Re: Clean up OSL_ASSERT, DBG_ASSERT, etc.

On 16.01.2015 15:14, Stephan Bergmann wrote:
> On 01/16/2015 01:26 PM, Ashod Nakashian wrote:

> > code, modified code, or by a new external input,) which is vital for
>
> Not sure I understand you here, but note that input data in itself 
> should never be the reason for a failed precondition.  A failed 
> precondition is always an indicator of a programming error.

right, best not to confuse validation of untrusted input (where debug
logging / SAL_INFO() is appropriate and checks must never be removed in
release builds) and bugs in the program code (where assert() is
appropriate).

> [...]
> > A quick grep returns the following assertion functions (those
> > containing case-insensitive "assert"): assert, DBG_ASSERT, OSL_ASSERT,
> > DBG_BF_ASSERT. This is excluding CPPUNIT_ASSERT and assertions in
> > 3rdparty libraries (which are out of scope).
>
> History shows that moving from the legacy zoo of ill-specified, 
> inconsistently-used functionality to a supposedly sane set is by no 
> means trivial and is taking a long long time to accomplish.

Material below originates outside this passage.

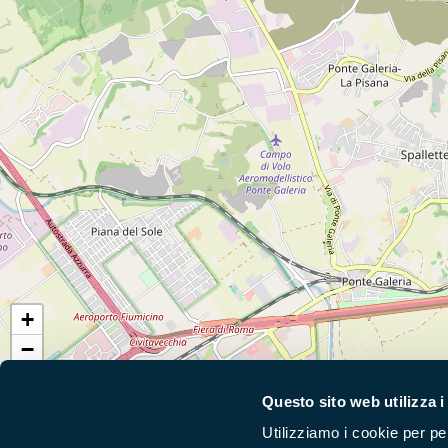
+
−
Questo sito web utilizza i
Segui i nostri social ufficiali
Utilizziamo i cookie per pe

indeed, the current problem is not that we don't know what the desirable
assertion/logging facilities should be, but consistently deploying them
throughout the code.

> It is the inconsistent usage of the legacy functionality that makes it 
> hard to properly map to one of the three to four advocated mechanisms du 
> jour (static_assert, assert, SAL_LOG_IF, SAL_WARN_IF), and that 
> apparently makes easy hackers shy away from it.

yes, and i'd go further to say that having easy-hackers convert existing
legacy assertions to assert() in particular is a bad idea: if done at
scale it could tie up a lot of developers investigating and fixing up
over time a large number of cases when the legacy assertion was actually
bogus or just intended as a "warning" about something "potentially
suspicious" that then manifest as crashes in debug builds.  the average
easy-hacker can't be expected to determine when an assert() is
appropriate and when a SAL_WARN(), and in my experience doing that is
often hard in code with which i'm not familiar.  that's also the reason
why i don't do too many conversions to assert() at a time, to limit the
time i'll spend fixing the cases when i guessed wrong; better to let
things soak for a week or two and then continue.

> > 3) FailBreak: Calls FailLog then breaks into the debugger (typically
> > by issuing 'int 3' on x86/x64). (This might not be useful on
> > non-Windows platforms.)
>
> My understanding is that Windows alrady offers this "break into the 
> debugger" for plain abort?

yes it does, it pops up a dialog box. sometimes the button to start the
debugger doesn't work, but it always works to start visual studio
manually and attach to the process (which is blocking on the dialog box).